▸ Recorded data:
______

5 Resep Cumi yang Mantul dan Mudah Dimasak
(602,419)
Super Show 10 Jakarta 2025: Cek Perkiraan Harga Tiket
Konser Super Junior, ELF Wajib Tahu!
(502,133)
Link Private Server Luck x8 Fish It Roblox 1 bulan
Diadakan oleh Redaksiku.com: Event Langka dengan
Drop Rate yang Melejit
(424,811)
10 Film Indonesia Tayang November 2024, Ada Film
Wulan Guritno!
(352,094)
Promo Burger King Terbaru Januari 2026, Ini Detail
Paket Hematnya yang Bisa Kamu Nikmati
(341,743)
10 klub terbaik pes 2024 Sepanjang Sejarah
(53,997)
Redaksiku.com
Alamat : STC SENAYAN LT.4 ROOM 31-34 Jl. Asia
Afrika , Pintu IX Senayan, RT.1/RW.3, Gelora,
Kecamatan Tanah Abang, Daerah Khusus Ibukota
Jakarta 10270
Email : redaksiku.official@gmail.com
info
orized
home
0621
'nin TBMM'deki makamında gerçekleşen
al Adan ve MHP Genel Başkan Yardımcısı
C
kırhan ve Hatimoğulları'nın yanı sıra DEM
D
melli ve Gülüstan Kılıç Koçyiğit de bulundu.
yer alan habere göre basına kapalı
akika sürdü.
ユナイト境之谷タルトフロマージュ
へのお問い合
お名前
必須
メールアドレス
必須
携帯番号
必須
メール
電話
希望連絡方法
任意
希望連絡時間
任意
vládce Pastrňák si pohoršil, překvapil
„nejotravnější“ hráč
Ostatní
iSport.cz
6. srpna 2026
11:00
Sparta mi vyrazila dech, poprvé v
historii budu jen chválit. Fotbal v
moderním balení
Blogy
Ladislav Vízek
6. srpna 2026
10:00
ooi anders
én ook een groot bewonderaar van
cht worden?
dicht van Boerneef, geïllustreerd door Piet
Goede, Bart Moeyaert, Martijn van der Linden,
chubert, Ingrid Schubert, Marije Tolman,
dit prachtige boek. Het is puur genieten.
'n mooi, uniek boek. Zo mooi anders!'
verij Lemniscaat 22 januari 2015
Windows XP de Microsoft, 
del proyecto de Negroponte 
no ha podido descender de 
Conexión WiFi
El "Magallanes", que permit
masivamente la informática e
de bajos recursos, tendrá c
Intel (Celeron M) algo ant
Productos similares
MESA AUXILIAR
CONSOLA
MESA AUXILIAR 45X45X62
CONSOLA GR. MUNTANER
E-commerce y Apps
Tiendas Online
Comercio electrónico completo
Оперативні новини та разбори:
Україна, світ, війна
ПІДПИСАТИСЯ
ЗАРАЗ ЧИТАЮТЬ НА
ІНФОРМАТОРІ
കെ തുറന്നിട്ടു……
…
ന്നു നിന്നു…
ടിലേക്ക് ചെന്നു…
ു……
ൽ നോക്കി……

______

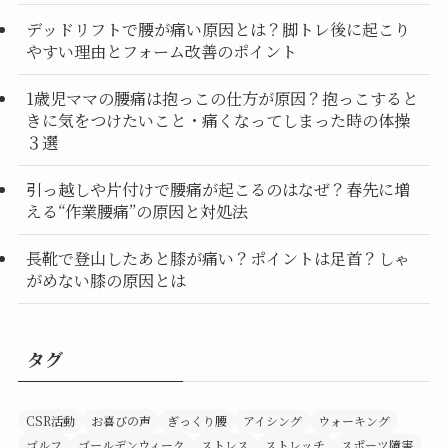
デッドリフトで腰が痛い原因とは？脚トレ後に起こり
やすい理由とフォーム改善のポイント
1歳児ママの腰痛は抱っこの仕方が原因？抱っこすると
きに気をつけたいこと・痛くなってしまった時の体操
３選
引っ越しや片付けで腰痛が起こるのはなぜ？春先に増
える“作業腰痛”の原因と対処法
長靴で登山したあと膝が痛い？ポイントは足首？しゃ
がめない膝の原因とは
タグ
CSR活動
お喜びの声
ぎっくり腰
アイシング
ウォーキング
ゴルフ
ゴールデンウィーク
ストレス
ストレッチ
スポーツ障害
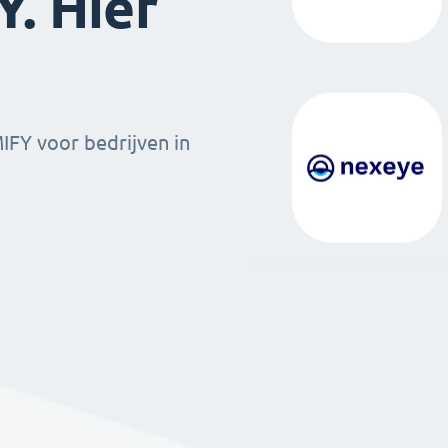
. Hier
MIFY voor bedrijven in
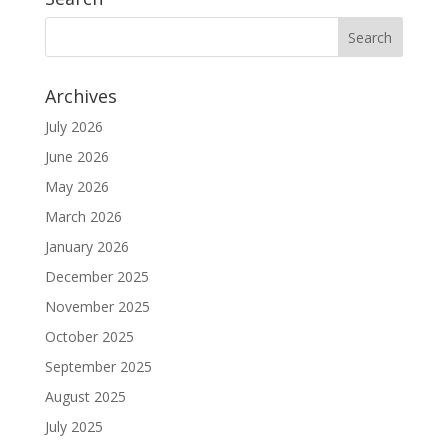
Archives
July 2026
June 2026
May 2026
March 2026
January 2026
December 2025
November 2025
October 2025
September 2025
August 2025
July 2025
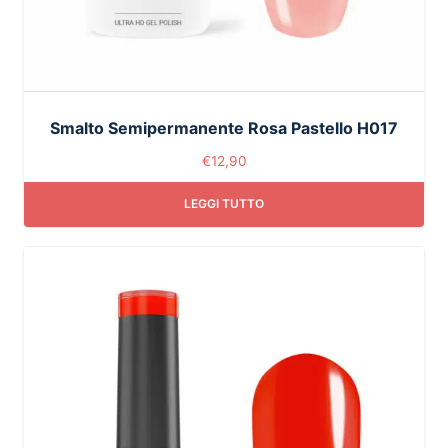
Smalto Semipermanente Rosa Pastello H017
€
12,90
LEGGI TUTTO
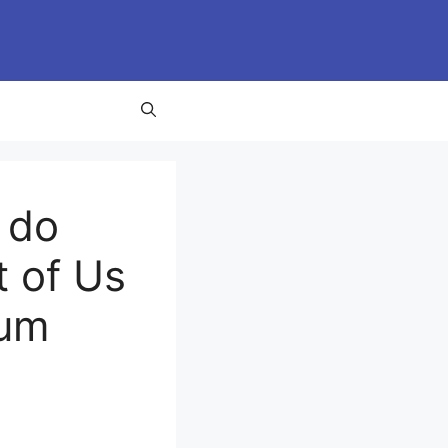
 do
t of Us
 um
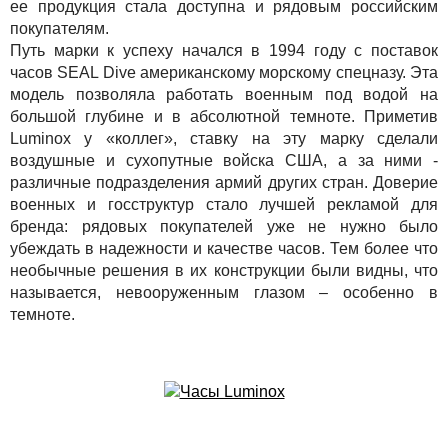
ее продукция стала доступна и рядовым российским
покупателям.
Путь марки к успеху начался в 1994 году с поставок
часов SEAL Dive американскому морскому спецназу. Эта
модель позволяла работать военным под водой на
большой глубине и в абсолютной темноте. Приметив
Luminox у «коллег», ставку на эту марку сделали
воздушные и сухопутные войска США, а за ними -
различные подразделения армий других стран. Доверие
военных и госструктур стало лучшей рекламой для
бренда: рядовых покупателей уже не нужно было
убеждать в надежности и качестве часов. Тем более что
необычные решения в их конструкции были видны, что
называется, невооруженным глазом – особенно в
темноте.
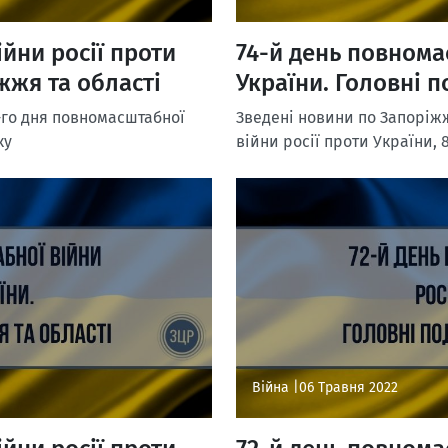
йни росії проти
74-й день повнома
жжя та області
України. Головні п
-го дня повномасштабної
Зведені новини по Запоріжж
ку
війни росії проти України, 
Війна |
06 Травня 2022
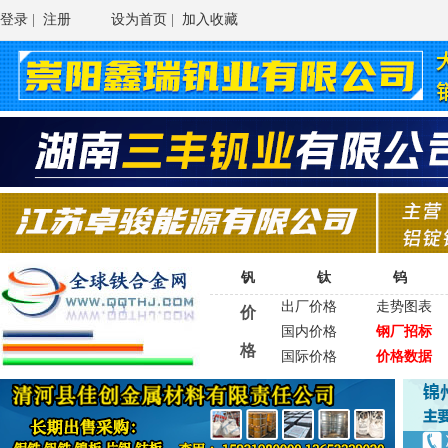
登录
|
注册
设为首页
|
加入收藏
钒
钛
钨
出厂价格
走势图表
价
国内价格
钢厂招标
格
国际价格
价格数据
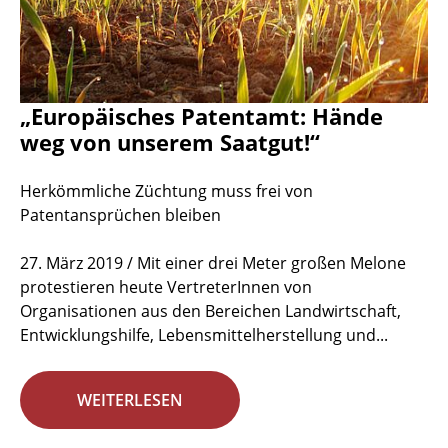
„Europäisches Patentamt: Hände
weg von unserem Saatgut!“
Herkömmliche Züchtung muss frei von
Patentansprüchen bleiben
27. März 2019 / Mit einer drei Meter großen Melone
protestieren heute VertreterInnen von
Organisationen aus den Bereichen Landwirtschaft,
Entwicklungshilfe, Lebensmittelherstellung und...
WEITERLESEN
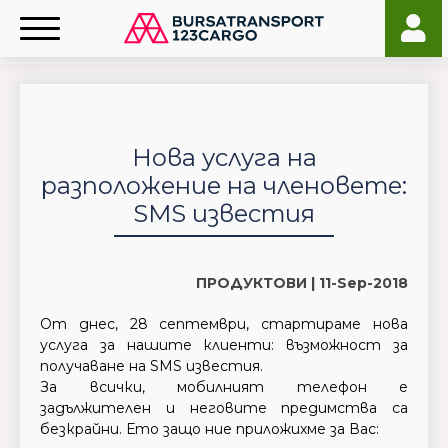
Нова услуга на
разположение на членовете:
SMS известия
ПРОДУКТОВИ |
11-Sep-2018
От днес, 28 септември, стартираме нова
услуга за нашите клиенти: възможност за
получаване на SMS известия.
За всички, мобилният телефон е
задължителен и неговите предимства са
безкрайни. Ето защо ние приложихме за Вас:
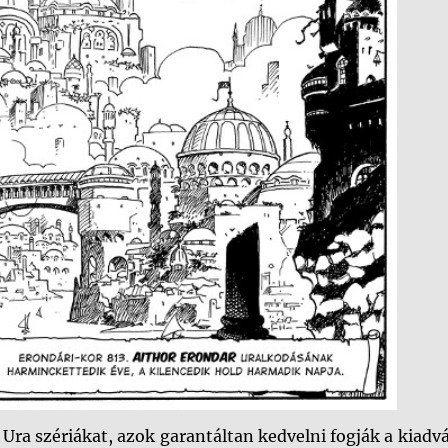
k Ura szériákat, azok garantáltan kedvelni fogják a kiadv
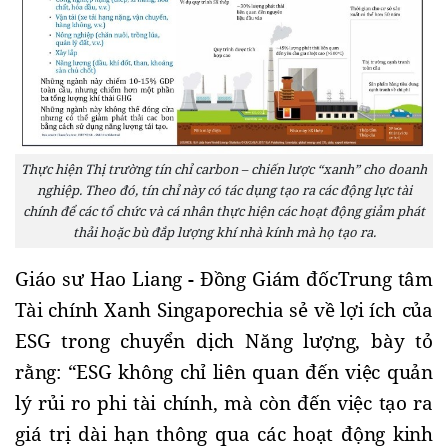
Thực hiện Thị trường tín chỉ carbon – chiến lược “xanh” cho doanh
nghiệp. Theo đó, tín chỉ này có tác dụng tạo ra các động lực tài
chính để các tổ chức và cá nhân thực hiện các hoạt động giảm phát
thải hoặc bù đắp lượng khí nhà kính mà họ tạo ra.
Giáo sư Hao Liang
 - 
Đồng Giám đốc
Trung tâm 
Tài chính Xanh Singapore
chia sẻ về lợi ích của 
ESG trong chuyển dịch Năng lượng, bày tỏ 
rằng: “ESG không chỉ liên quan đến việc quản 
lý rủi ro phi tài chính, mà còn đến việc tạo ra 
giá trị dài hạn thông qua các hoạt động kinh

______

▸ TASK ITEM: Search the data above for "росії" and copy every line where it turns up.

▸ YOUR SOLUTION:
йни росії проти
війни росії проти України, 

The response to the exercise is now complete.